TASK REQUIREMENTS: From the data below, return each line in which the string "robots" is found.

[Page images and extracted text]
━━━━━━
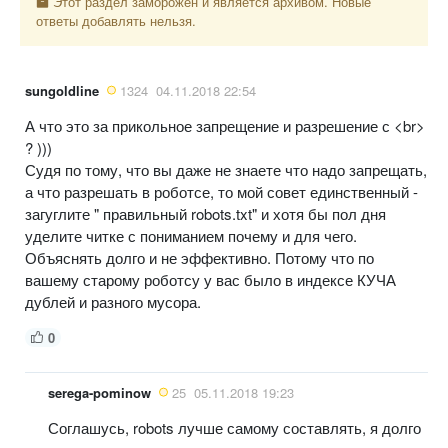
Этот раздел заморожен и является архивом. Новые
ответы добавлять нельзя.
sungoldline
1324
04.11.2018 22:54
А что это за прикольное запрещение и разрешение с <br>
? )))
Судя по тому, что вы даже не знаете что надо запрещать,
а что разрешать в роботсе, то мой совет единственный -
загуглите " правильный robots.txt" и хотя бы пол дня
уделите читке с пониманием почему и для чего.
Объяснять долго и не эффективно. Потому что по
вашему старому роботсу у вас было в индексе КУЧА
дублей и разного мусора.
0
serega-pominow
25
05.11.2018 19:23
Соглашусь, robots лучше самому составлять, я долго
━━━━━━
EXERCISE RESPONSE:
загуглите " правильный robots.txt" и хотя бы пол дня
Соглашусь, robots лучше самому составлять, я долго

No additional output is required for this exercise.